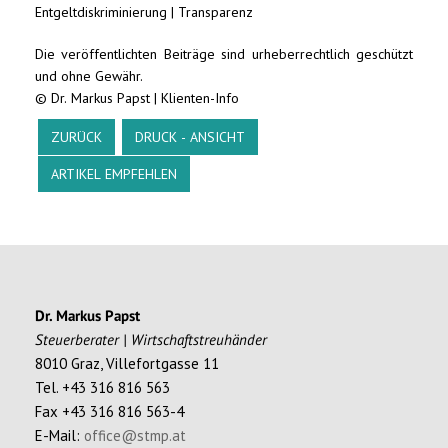
Entgeltdiskriminierung
|
Transparenz
Die veröffentlichten Beiträge sind urheberrechtlich geschützt
und ohne Gewähr.
© Dr. Markus Papst | Klienten-Info
ZURÜCK
DRUCK - ANSICHT
ARTIKEL EMPFEHLEN
Dr. Markus Papst
Steuerberater | Wirtschaftstreuhänder
8010 Graz, Villefortgasse 11
Tel. +43 316 816 563
Fax +43 316 816 563-4
E-Mail:
office@stmp.at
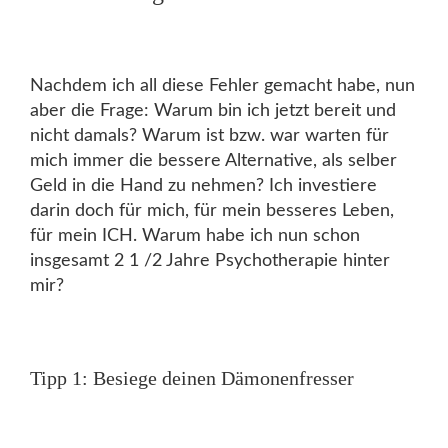
Nachdem ich all diese Fehler gemacht habe, nun
aber die Frage: Warum bin ich jetzt bereit und
nicht damals? Warum ist bzw. war warten für
mich immer die bessere Alternative, als selber
Geld in die Hand zu nehmen? Ich investiere
darin doch für mich, für mein besseres Leben,
für mein ICH. Warum habe ich nun schon
insgesamt 2 1 /2 Jahre Psychotherapie hinter
mir?
Tipp 1: Besiege deinen Dämonenfresser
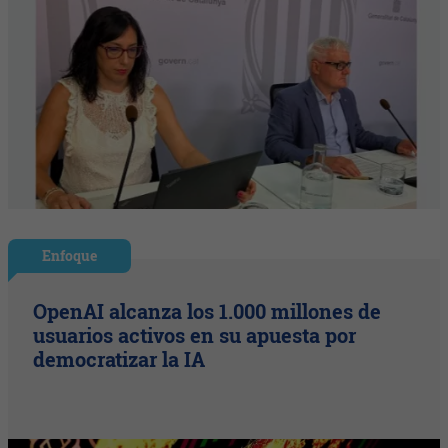
Enfoque
OpenAI alcanza los 1.000 millones de
usuarios activos en su apuesta por
democratizar la IA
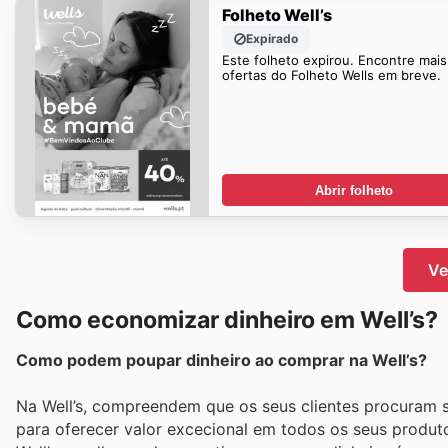
Folheto Well’s
Expirado
Este folheto expirou. Encontre mais
ofertas do Folheto Wells em breve.
Abrir folheto
Ve
Como economizar dinheiro em Well’s?
Como podem poupar dinheiro ao comprar na Well’s?
Na Well’s, compreendem que os seus clientes procuram s
para oferecer valor excecional em todos os seus produt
===
YOUR GOAL » Pull every line containing "mein" from the entries above and copy it.

EXERCISE RESPONSE »
darin doch für mich, für mein besseres Leben,
für mein ICH. Warum habe ich nun schon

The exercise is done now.